[Simh] Errors when using pUTTY terminal emulator to telnet tosimh.

Hittner, David T (IS) david.hittner at ngc.com
Thu May 28 13:01:16 EDT 2009


>> All those terminal emulators are semi-usable but really pretty rotten
>> compared to a real VT100 or VT220.

The most accurate Windows VT terminal emulators that I have used are:
	Digital Pathworks32's PowerTerm 525 (licensed from Ericom)
	Kermit-95
These work for me 95%+ of the time. Especially if you can find an old
LK411 or LK450 PC keyboard :-) Even without those specialized PC
keyboards, I can use EDT, TECO, etc. on a normal PC keyboard; I just
lose one keypad function (DEL word in EDT), since the standard PC
keyboard has the double-sized "+" key instead of the two keys of a real
VT keyboard.

When using a terminal emulator with SIMH, one of the most important
parts is getting the number of bits and parity correct. As you all know,
various OS's use different parity and number of bits for serial
communications. A few versions ago, SIMH implemented much tighter serial
parity/bits options (7N, 7P, 8N, etc.) than had previously been done,
specifically to get past terminal emulation problems that cause failure.
Take a look at the parity/bit settings on the serial line, and try to
match it up with your terminal emulator software - just matching these
up can help a lot. Also, many terminal emulators can be set to provide
different Answerback ID's - that is, when sent a "what are you?"
message, they can be set to give a different result.

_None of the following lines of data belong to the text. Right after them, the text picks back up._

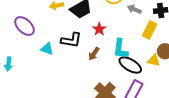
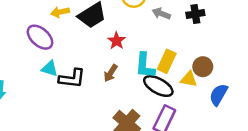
purple ellipse: (24, 26) -> (40, 37), moved
yellow rectangle: (150, 30) -> (167, 61), moved
black L-shape: (71, 40) -> (72, 79), moved

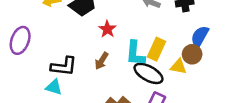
purple ellipse: (40, 37) -> (20, 40), moved, turned 68
cyan triangle: (50, 69) -> (54, 87), moved
blue semicircle: (219, 95) -> (200, 36), moved

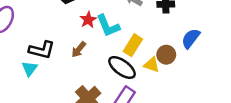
blue semicircle: (200, 36) -> (191, 38), moved
cyan L-shape: (135, 53) -> (108, 26), moved, turned -35
cyan triangle: (54, 87) -> (30, 68), turned 42

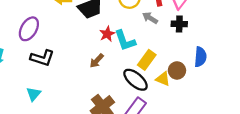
blue semicircle: (191, 38) -> (200, 57), turned 144
black L-shape: (42, 50) -> (42, 58), moved
cyan triangle: (30, 68) -> (34, 94), moved

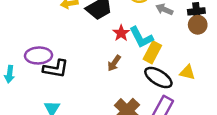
purple ellipse: (29, 29) -> (38, 55), moved, turned 65
yellow rectangle: (147, 60) -> (152, 52), moved
brown circle: (177, 70) -> (198, 25), moved

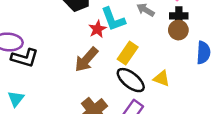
cyan L-shape: (141, 37) -> (113, 19), moved
brown arrow: (114, 63) -> (86, 60), size x1.5

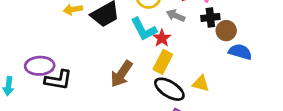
red star: (97, 29) -> (162, 38), moved
brown circle: (178, 30) -> (226, 31), moved
blue semicircle: (203, 53) -> (240, 52), turned -70

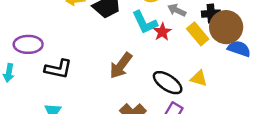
brown circle: (226, 31) -> (226, 27), size x1.6
yellow rectangle: (163, 62) -> (198, 34), moved, turned -70
purple ellipse: (40, 66) -> (28, 44), moved

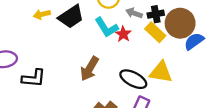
black cross: (211, 14) -> (156, 14), moved
blue semicircle: (239, 49) -> (194, 41), turned -48
yellow triangle: (199, 78) -> (161, 72), size x1.5

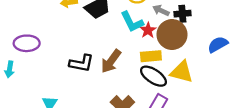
brown circle: (180, 23) -> (172, 35), moved
yellow rectangle: (155, 32) -> (151, 56), moved, turned -54
black L-shape: (34, 78) -> (81, 63), moved

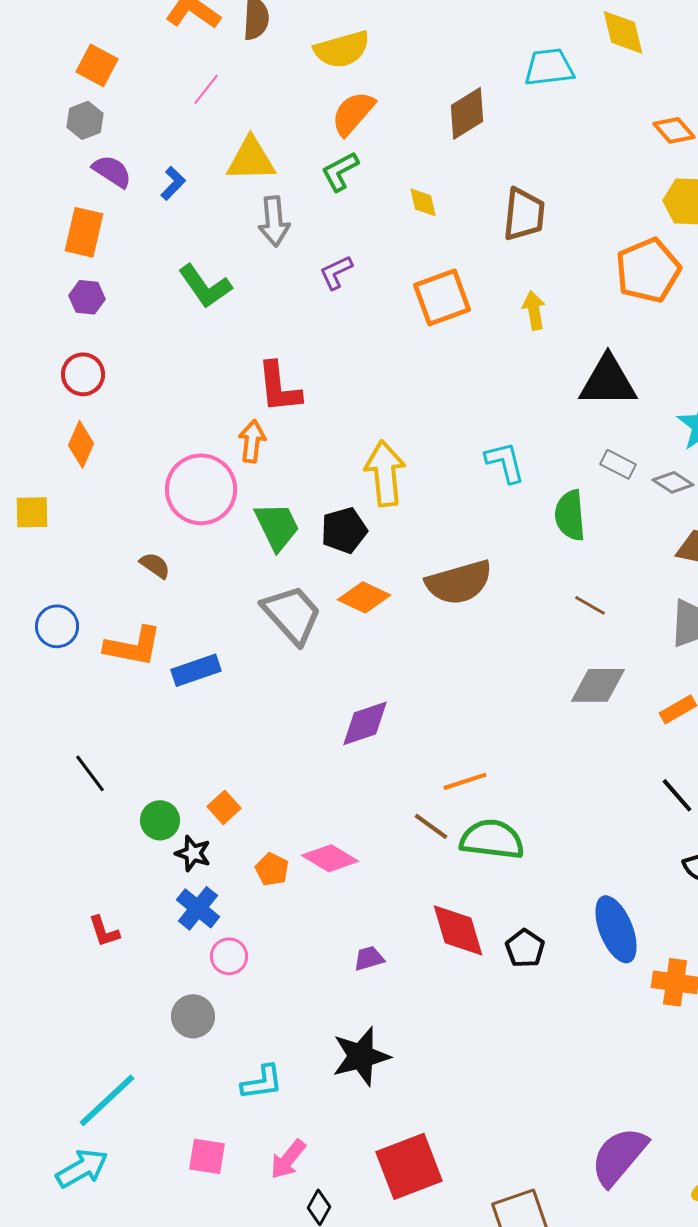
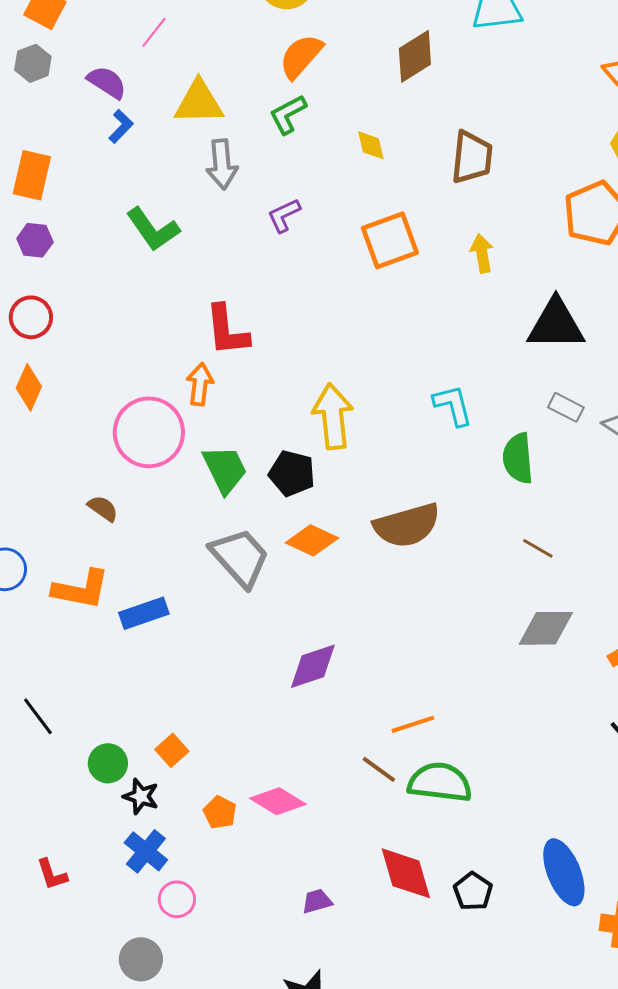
purple semicircle: (112, 171) -> (107, 82), moved
black pentagon: (344, 530) -> (292, 473), turned 30

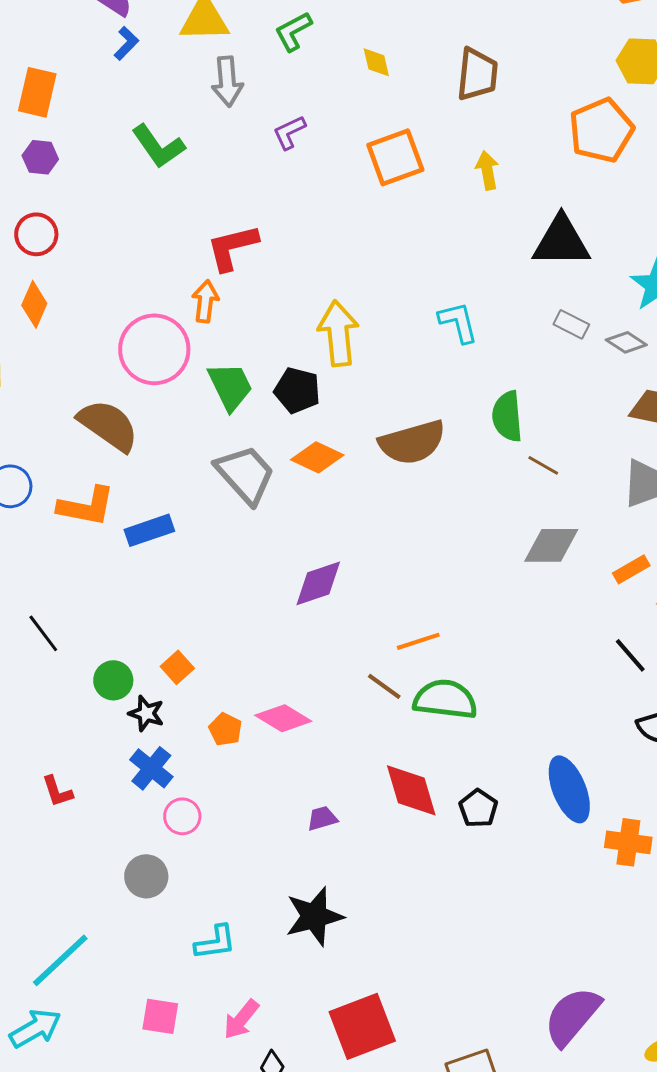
red L-shape: (227, 330) -> (232, 247), turned 82
green semicircle: (518, 458) -> (507, 416), moved
brown semicircle: (103, 508) -> (108, 425), size x2.0

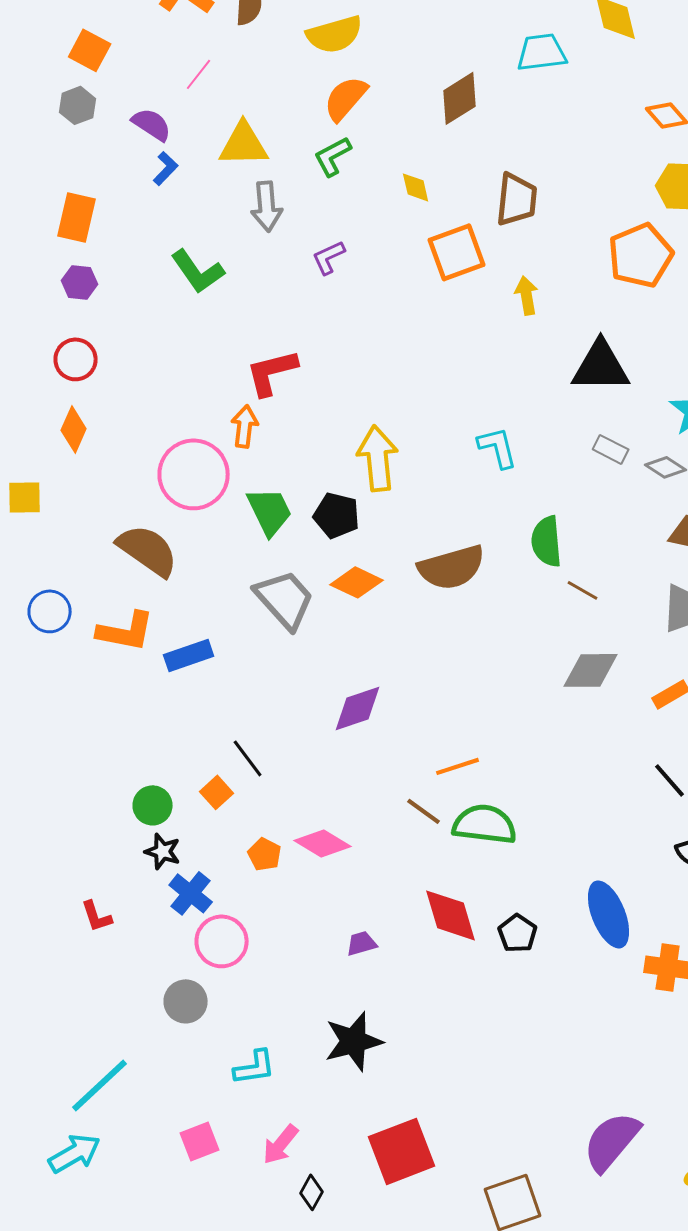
orange square: (395, 157) -> (457, 252), moved
black line: (43, 633) -> (248, 758), moved
black star: (146, 713) -> (163, 851), moved
pink circle: (182, 816) -> (222, 941), size x1.4
pink square: (160, 1016) -> (200, 1141), turned -30

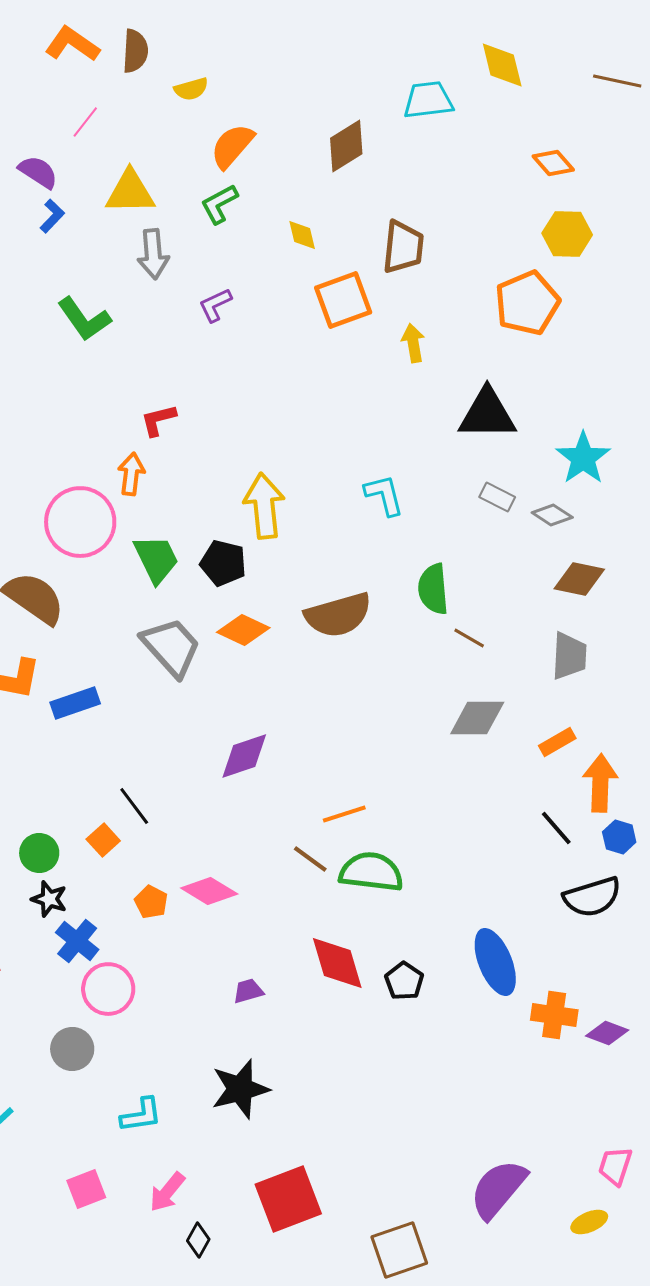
yellow semicircle: (335, 34) -> (191, 89), moved, size x0.6
red L-shape: (272, 372) -> (158, 420), size x0.7

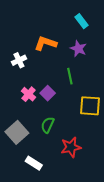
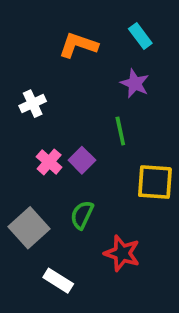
orange L-shape: (45, 43) -> (78, 45), moved
red star: (71, 147) -> (122, 253), turned 30

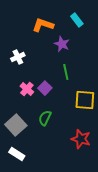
purple star: (135, 83) -> (62, 44), moved
red star: (122, 253) -> (81, 139), moved
white rectangle: (58, 281) -> (17, 154), moved

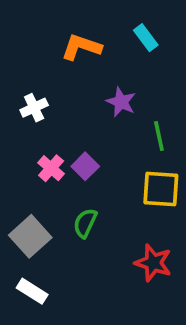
purple star: (62, 44) -> (121, 102), moved
green line: (66, 72) -> (159, 136), moved

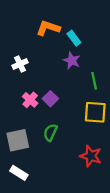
cyan rectangle: (146, 38) -> (74, 38), moved
gray square: (30, 236) -> (18, 140), turned 30

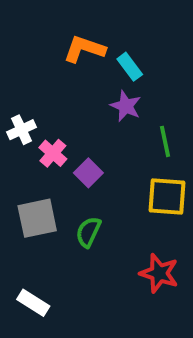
white cross: (20, 64) -> (21, 130), moved
pink cross: (30, 100) -> (53, 153), moved
gray square: (18, 140) -> (37, 218), moved

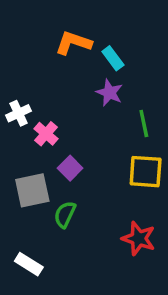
purple square: (88, 173) -> (70, 168), moved
green semicircle: (88, 232) -> (65, 214), moved

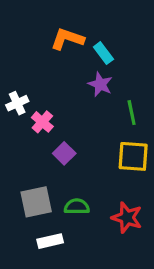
gray square: (32, 190) -> (36, 202), moved
green semicircle: (65, 214) -> (77, 207), moved, turned 65
white rectangle: (29, 264) -> (50, 241), moved, turned -45

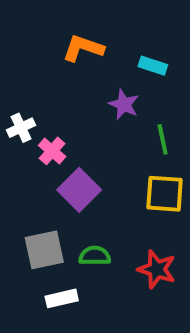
cyan rectangle: (103, 53) -> (153, 66), moved, turned -35
purple square: (64, 153) -> (79, 190), size x1.5

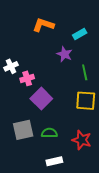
cyan rectangle: (153, 66) -> (80, 34), turned -48
pink cross: (52, 151) -> (27, 78), turned 32
white rectangle: (62, 298) -> (54, 161), moved

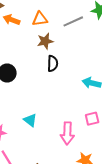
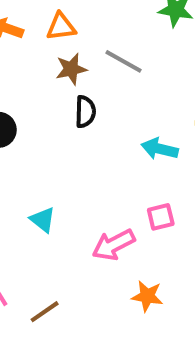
gray line: (73, 21) -> (124, 61), moved, turned 54
pink arrow: (67, 133) -> (113, 245), turned 60

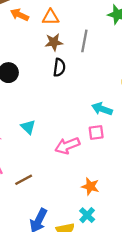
gray line: (124, 61) -> (84, 41), turned 65
cyan arrow: (160, 149) -> (102, 109), moved
orange star: (147, 296) -> (90, 186), moved

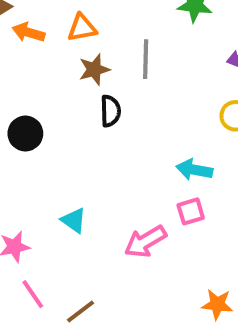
orange star: (90, 186) -> (217, 304), moved

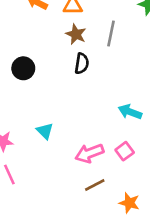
brown star: (94, 69) -> (76, 34), turned 30
pink square: (191, 211) -> (125, 151), moved, turned -30
brown line: (80, 312) -> (95, 185), moved

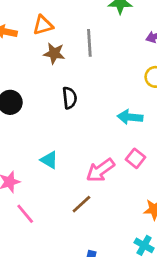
black semicircle: (82, 63) -> (70, 98), moved
brown line: (95, 185) -> (81, 204), moved

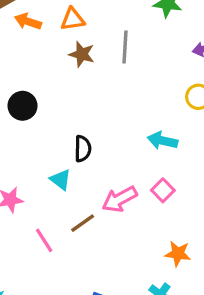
black semicircle: (70, 98) -> (83, 149), moved
brown line: (81, 204) -> (83, 223), moved
pink line: (25, 214) -> (44, 240), moved

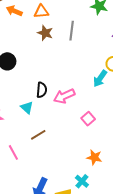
cyan arrow: (162, 141) -> (100, 79), moved, turned -72
pink arrow: (120, 199) -> (64, 96), moved
pink line: (44, 240) -> (13, 152), moved

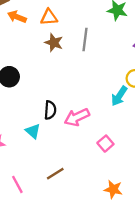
brown line: (38, 135) -> (55, 174), moved

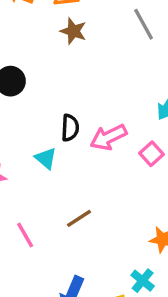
gray line: (85, 40) -> (144, 24), moved, turned -35
pink square: (105, 144) -> (151, 154), moved

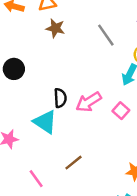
gray line: (144, 24) -> (106, 35), moved
cyan triangle: (46, 158) -> (45, 122), size x1.5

Yeah, PuTTY is free, but it's not real accurate in the application
keypad emulation - I've never been able to use it effectively for
keypad-based editing. I've thought about volunteering to help fix it,
but have never had the time and/or sanity with two young children :-)

> Agreed.  All terminal emulators handle basic character positioning and
> simple attributes, but it seems that every emulator has some facet
> that just doesn't perform the same as a real terminal.